Beyond tooth decay: why good dental hygiene is important

Beyond tooth decay: why good dental hygiene is important

Most of us are aware that poor dental hygiene can lead to tooth decay, gum disease and bad breath – but not brushing your teeth could also have consequences for more serious illnesses. In this article, we will go beneath the plaque and tooth decay to investigate further what other health conditions are affected by poor dental health.

Alzheimer’s Disease

In 2010, researchers from New York University (NYU) concluded that there is a link between gum inflammation and Alzheimer’s disease, after reviewing 20 years of data on the association.

The American Dental Hygienists’ Association recommend that we should brush for 2 minutes, twice daily.

However, the number of participants in the NYU study was fairly small. The researchers analyzed data from 152 subjects enrolled in the Glostrop Aging Study – a study looking at psychological, medical and oral health in Danish men and women. The study spanned a 20-year period and ended in 1984, when the subjects were all over the age of 70.

Comparing cognitive function at ages 50 and 70, the NYU team found that gum disease at the age of 70 was strongly associated with low scores for cognitive function.

Although this study took into account potentially confounding factors like obesity, cigarette smoking and tooth loss unrelated to gum inflammation, there was still a strong association between low DST score and gum inflammation.

In 2013, UK-based researchers from the University of Central Lancashire (UCLan) built on the findings of this study, by comparing brain samples from 10 living patients with Alzheimer’s with 10 brain samples from people who did not have the disease.

Analysis showed that a bacterium – Porphyromonas gingivalis – was present in the Alzheimer’s brain samples but not in the samples from the brains of people who did not have Alzheimer’s. What was interesting was that P. gingivalis is usually associated with chronic gum disease.

The team followed up this research in 2014 with a new mouse study, the results of which were published in the Journal of Alzheimer’s Disease. Medical News Today.

The published work confirmed P. gingivalis placed in the mouths of mice finds its way to the brain once gum disease becomes established first.

Pancreatic Cancer

A research team from Harvard School of Public Health in Boston, MA, were the first to report strong evidence on a link between gum disease and pancreatic cancer, back in 2007.

illustration showing the location of the pancreasResearchers are unable to prove whether the periodontitis bacteria are a cause or result of pancreatic cancer – current research can only prove that the two are linked.

The type of gum inflammation associated with pancreatic cancer in the study was periodontitis, which affects the tissue that support the teeth and can cause loss of bone around the base of the teeth.

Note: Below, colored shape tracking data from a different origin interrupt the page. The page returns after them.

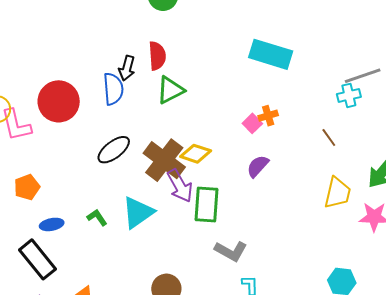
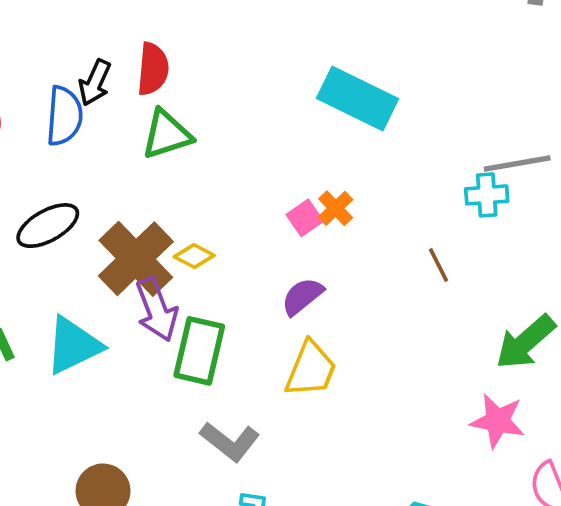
orange cross: (268, 116) -> (336, 208), turned -36
yellow diamond: (196, 154) -> (194, 256), size x0.7
yellow trapezoid: (337, 193) -> (311, 369), moved

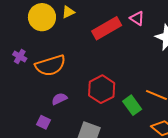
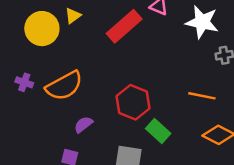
green rectangle: (132, 105) -> (158, 131), moved

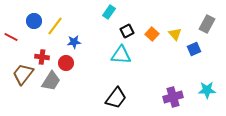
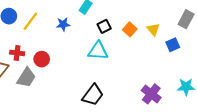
blue star: (74, 42) -> (63, 24), moved
purple cross: (173, 97) -> (151, 94), turned -36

The other main kind of gum disease – gingivitis; where the tissue around the teeth becomes inflamed – was not linked to increased cancer risk. However, gingivitis can lead to periodontitis if persistent. Gingivitis happens when bacteria in the plaque around the base of the teeth build up due to bad dental hygiene

Heart Disease

Perhaps more well established is the association between dental hygiene and heart disease.

In 2008, MNT reported on research from joint teams at the University of Bristol in the UK and the Royal College of Surgeons in Dublin, Ireland, who found that people with bleeding gums from poor dental hygiene could be increasing their risk of heart disease.

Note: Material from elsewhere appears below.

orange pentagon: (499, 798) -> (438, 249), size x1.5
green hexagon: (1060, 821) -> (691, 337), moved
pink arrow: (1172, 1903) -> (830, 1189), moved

The researchers found that heart disease risk increased because – in people who have bleeding gums – bacteria from the mouth is able to enter the bloodstream and stick to platelets, which can then form blood clots, interrupting the flow of blood to the heart and triggering a heart attack.

“The mouth is probably the dirtiest place in the human body,” said Dr. Steve Kerrigan from the Royal College of Surgeons, explaining that there are up to 700 different types of bacteria co-existing in our mouths.

Several researchers from Bristol University investigated how these bacteria interact with platelets by mimicking the pressure inside the blood vessels and the heart. They found that the bacteria use the platelets as a defense mechanism.

By clumping the platelets together, the bacteria are able to completely surround themselves. This platelet armor shields the bacteria from attack by immune cells and makes them less detectable to antibiotics.

In conclusion, although some of the associations we have looked at in this article are still under investigation, good dental hygiene remains important for lowering risk of a variety of conditions.

The American Dental Hygienists’ Association (ADHA) recommend that we brush for 2 minutes, twice daily. The ADHA guidelines also stress the importance of flossing daily and rinsing with mouthwash.